### RECORDS FOR THE TASK:

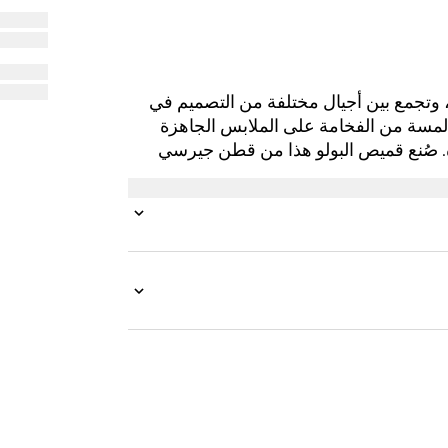
 الأرشيفية، وتجمع بين أجيال مختلفة من التصميم في
لمسة من الفخامة على الملابس الجاهزة
رة. صُنع قميص البولو هذا من قطن جيرسي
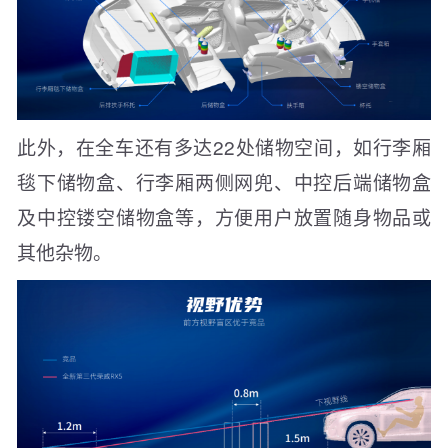
此外，在全车还有多达22处储物空间，如行李厢
毯下储物盒、行李厢两侧网兜、中控后端储物盒
及中控镂空储物盒等，方便用户放置随身物品或
其他杂物。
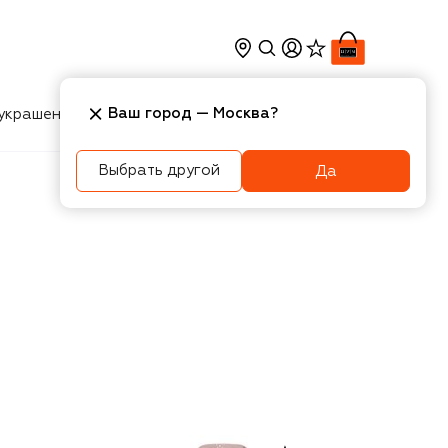
Ваш город —
Москва
?
украшения
Косметика
Интерьер
Новости
Выбрать другой
Да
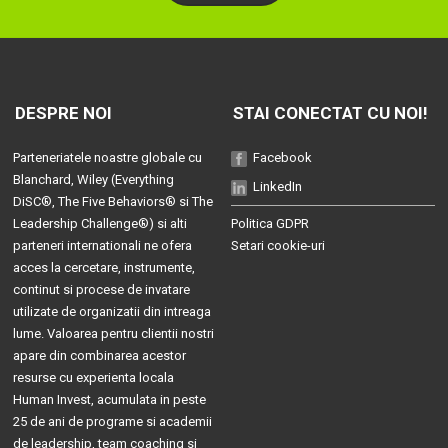
DESPRE NOI
STAI CONECTAT CU NOI!
Parteneriatele noastre globale cu
Facebook
Blanchard
, Wiley (
Everything
LinkedIn
DiSC®
,
The Five Behaviors®
si
The
Leadership Challenge®
) si alti
Politica GDPR
parteneri internationali ne ofera
Setari cookie-uri
acces la cercetare, instrumente,
continut si procese de invatare
utilizate de organizatii din intreaga
lume. Valoarea pentru clientii nostri
apare din combinarea acestor
resurse cu experienta locala
Human Invest, acumulata in peste
25 de ani de programe si academii
de leadership, team coaching si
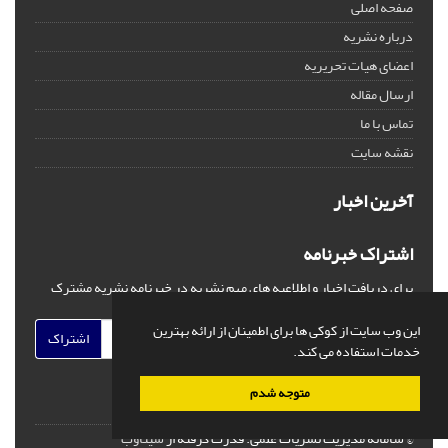
صفحه اصلی
درباره نشریه
اعضای هیات تحریریه
ارسال مقاله
تماس با ما
نقشه سایت
آخرین اخبار
اشتراک خبرنامه
برای دریافت اخبار و اطلاعیه های مهم نشریه در خبرنامه نشریه مشترک
شوید.
این وب سایت از کوکی ها برای اطمینان از ارائه بهترین
اشتراک
خدمات استفاده می کند.
متوجه شدم
© سامانه مدیریت نشریات علمی.
قدرت گرفته از
سیناوب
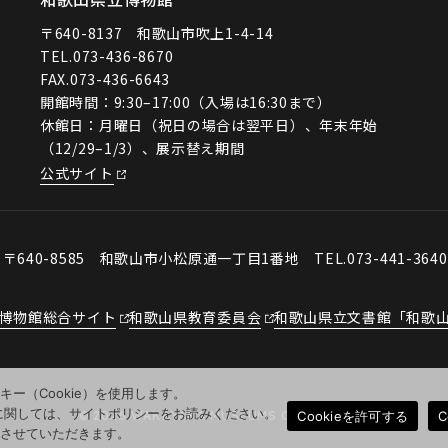
〒640-8137 和歌山市吹上1-4-14
TEL.
073-436-8670
FAX.073-436-6643
開館時間：9:30–17:00（入場は16:30まで）
休館日：月曜日（祝日の場合は翌平日）、年末年始
（12/29–1/3）、展示替え期間
公式サイト
会
〒640-8585 和歌山市小松原通一丁目1番地
TEL.073-441-364
博物館総合サイト
和歌山県教育委員会
和歌山県立文書館「和歌
ー（Cookie）を使用します。
用に関しては、サイトポリシーをお読みください。
Cookieを許可する
© 2026 WAKAYAMA MUSEUMS COLLECTION
とさせていただきます。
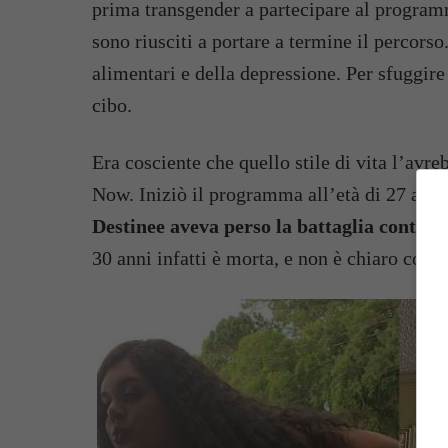
prima transgender a partecipare al programm
sono riusciti a portare a termine il percors
alimentari e della depressione. Per sfuggire 
cibo.
Era cosciente che quello stile di vita l’avre
Now. Iniziò il programma all’età di 27 anni
Destinee aveva perso la battaglia contro 
30 anni infatti è morta, e non è chiaro come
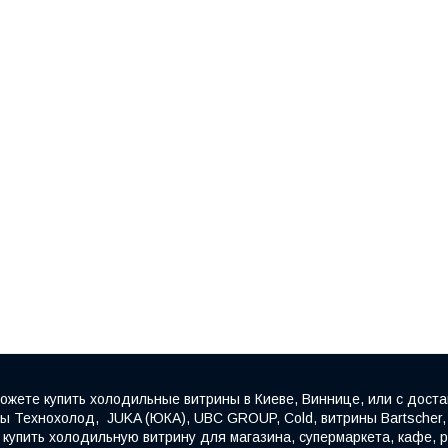
ожете купить холодильные витрины в Киеве, Виннице, или с доста
 Технохолод, JUKA (ЮКА), UBC GROUP, Cold, витрины Bartscher, F
упить холодильную витрину для магазина, супермаркета, кафе, ре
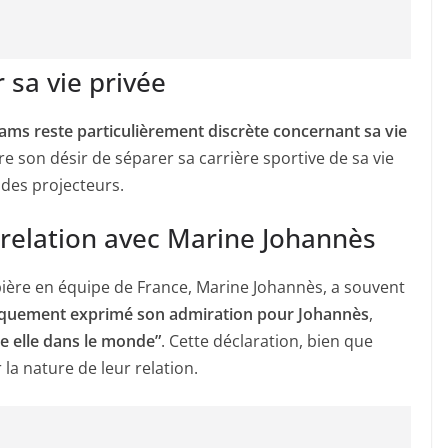
 sa vie privée
ams reste particulièrement discrète concernant sa vie
re son désir de séparer sa carrière sportive de sa vie
 des projecteurs.
relation avec Marine Johannès
pière en équipe de France, Marine Johannès, a souvent
liquement exprimé son admiration pour Johannès
,
me elle dans le monde”
. Cette déclaration, bien que
la nature de leur relation.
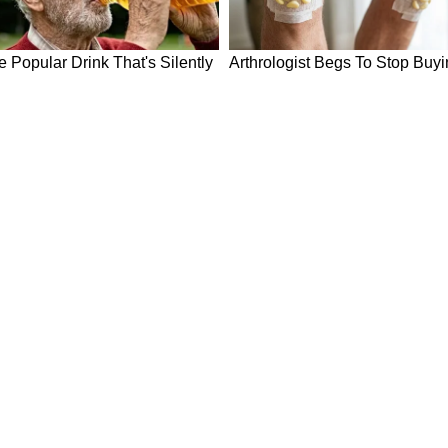
ws in Hindi
Breaking News in Hindi
Technology News in Hindi
Auto News 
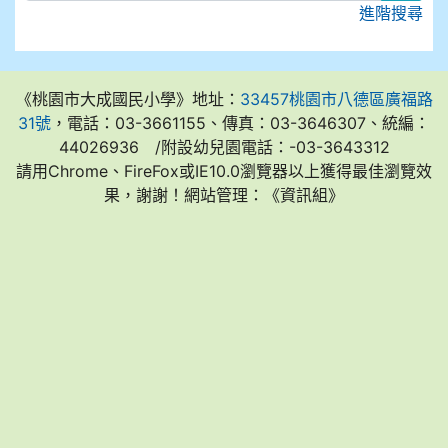
進階搜尋
《桃園市大成國民小學》地址：
33457桃園市八德區廣福路
31號
，電話：03-3661155、傳真：03-3646307、統編：
44026936 /附設幼兒園電話：-03-3643312
請用Chrome、FireFox或IE10.0瀏覽器以上獲得最佳瀏覽效
果，謝謝！網站管理：《資訊組》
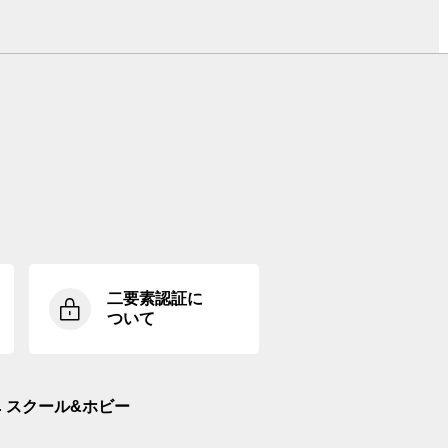
二要素認証に
ついて
スクール&ホビー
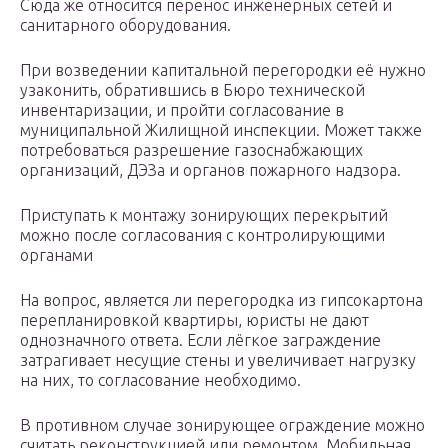
Сюда же относится перенос инженерных сетей и
санитарного оборудования.
При возведении капитальной перегородки её нужно
узаконить, обратившись в Бюро технической
инвентаризации, и пройти согласование в
муниципальной Жилищной инспекции. Может также
потребоваться разрешение газоснабжающих
организаций, ДЭЗа и органов пожарного надзора.
Приступать к монтажу зонирующих перекрытий
можно после согласования с контролирующими
органами
На вопрос, является ли перегородка из гипсокартона
перепланировкой квартиры, юристы не дают
однозначного ответа. Если лёгкое заграждение
затрагивает несущие стены и увеличивает нагрузку
на них, то согласование необходимо.
В противном случае зонирующее ограждение можно
считать реконструкцией или ремонтом. Мобильная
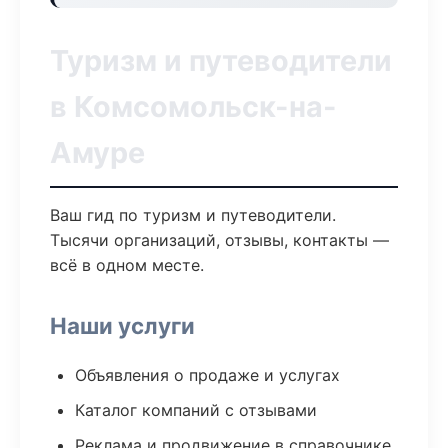
Туризм и путеводители
в Комсомольск-на-
Амуре
Ваш гид по туризм и путеводители.
Тысячи организаций, отзывы, контакты —
всё в одном месте.
Наши услуги
Объявления о продаже и услугах
Каталог компаний с отзывами
Реклама и продвижение в справочнике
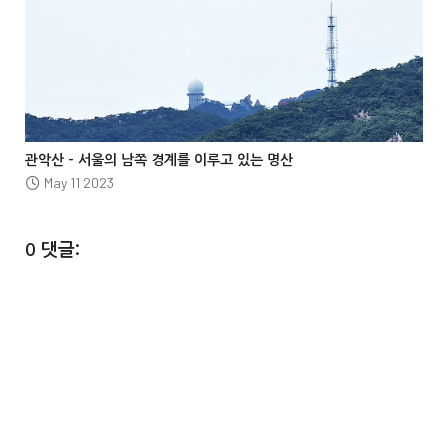




관악산 – 서울의 남쪽 경계를 이루고 있는 명산
May 11 2023
0 댓글:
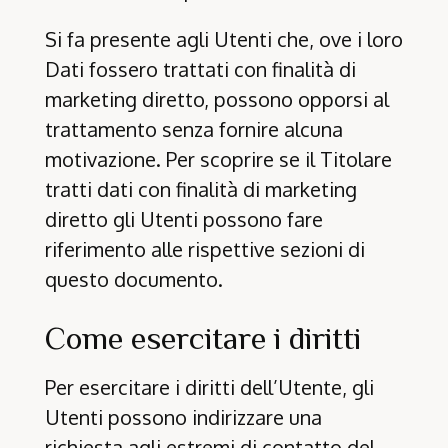
Si fa presente agli Utenti che, ove i loro
Dati fossero trattati con finalità di
marketing diretto, possono opporsi al
trattamento senza fornire alcuna
motivazione. Per scoprire se il Titolare
tratti dati con finalità di marketing
diretto gli Utenti possono fare
riferimento alle rispettive sezioni di
questo documento.
Come esercitare i diritti
Per esercitare i diritti dell’Utente, gli
Utenti possono indirizzare una
richiesta agli estremi di contatto del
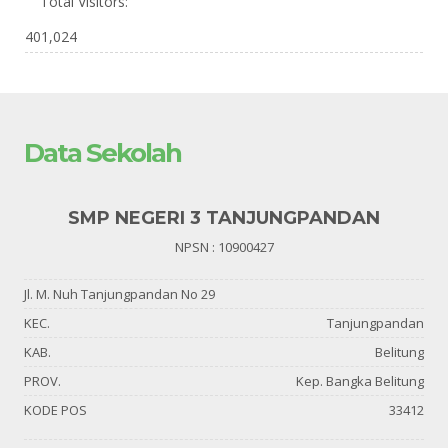
Total Visitors:
401,024
Data Sekolah
SMP NEGERI 3 TANJUNGPANDAN
NPSN : 10900427
Jl. M. Nuh Tanjungpandan No 29
KEC.
Tanjungpandan
KAB.
Belitung
PROV.
Kep. Bangka Belitung
KODE POS
33412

### EXERCISE REQUIREMENTS:
Your task is to write out, exactly, the line that holds "NPSN : 10900427" and every line after it until the records end.

### REPLY:
NPSN : 10900427
Jl. M. Nuh Tanjungpandan No 29
KEC.
Tanjungpandan
KAB.
Belitung
PROV.
Kep. Bangka Belitung
KODE POS
33412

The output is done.